Kids go online to assess their parents’ seller’s agent, revealing ‘startling’ posts; owners wonder whether to take a step backward or move forward
We are about to enter into a listing agreement to sell our home where we raised our children. We agreed to let our eldest daughter, who recently had a bad experience with her seller’s agent, “investigate” our agent online. The next morning, our out-of-state children were emailing a chock-full of startling examples of the seller’s agent’s improper social network postings. In person he is charming and well-mannered. He always wore a face mask at our meetings, kept his social distance and wore disposable shoe coverings in our home. Yet online he mocks the concept of face mask usage and the validity of COVID19 while using curse words and exclamation points. The youngest son, who lost his house this year to fire, shared how our seller’s agent made a profanity-laced rebuttal that the more than 9,000 fires in California this year were not due to climate change but solely due to the lack of forest management. Yesterday, it seemed implausible that the overqualified person to sell our house has personally, and maybe even professionally, we don’t know, created a firestorm of controversy. Raised never to discuss one’s politics, we thought we were inching toward normalcy by moving and relocating near our children. Will the buyers and their agents be emulating our children’s online investigations of a seller’s agent? If so, how would it reflect on our listing if this man hired to list and sell our house is online socially interacting with profanity and exclamation points? Any ideas on moving forward or taking a step or two back?
How a salesman deals with a customer, client or prospect ideally should be no different than how he treats vendors, support staff, women or children. Since we’re not in a perfect world, there’s a type of salesperson who is sickeningly sweet to paying customers, and behind the scenes, perpetually revamps rudeness into an art form. As a result, the consumer never knows to pose the question to himself or herself, “I wonder if my salesperson gets along with others?” Before the internet, it would have been nearly impossible to find out if one’s salesperson is respected or loathed by their colleagues. It’s an expensive proposition if the consumer is a home seller or homebuyer, and the salesperson is a seller’s agent or a buyer’s agent. Real estate licensees can enthusiastically promote the advantages of doing business with well-mannered professionals to their clients and dissuade them from engaging with the unprofessional. Again, not a reality that would cross the mind of a real estate consumer. Your kids’ due diligence sparked their political, medical, social and environmental awareness in your particular situation. The result should only ignite your financial wariness. You would be right to envision embers in your nest egg of equity.

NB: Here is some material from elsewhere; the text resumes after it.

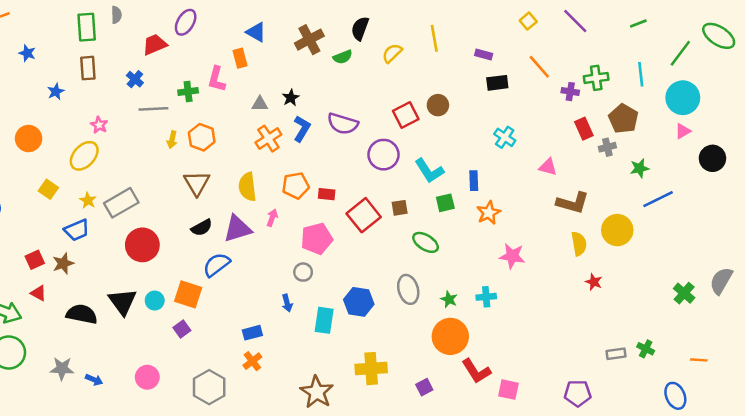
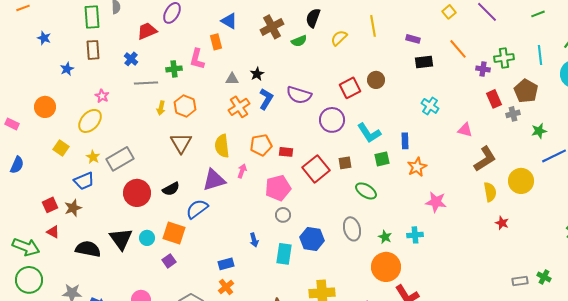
brown L-shape: (573, 203) -> (485, 159), turned -48
black semicircle: (202, 228) -> (171, 189), moved
gray circle: (303, 272) -> (283, 215), moved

Last week, producers of a blockbuster movie in production fired one of its movie stars for inappropriate activity outside his industry. A practice not uncommon in business and professional sports. Not to be left out, and responding to unacceptable behavior by licensees, memorialized on video, the World Wide Web, and audio devices, the National Association of Realtors updated its 107-year-old ethics code this month. It states, “This new Standard of Practice is effective immediately. Standard of Practice 10-5: REALTORS® must not use harassing speech, hate speech, epithets, or slurs based on race, color, religion, sex, handicap, familial status, national origin, sexual orientation, or gender identity.” Selling a home is a production. The seller’s agent is the lead actor. You have a firehose of information to extinguish the firestorm of controversy that this seller’s agent could ignite in and around your home’s listing. Replace this lead role with someone who can adroitly put out fires, not start them.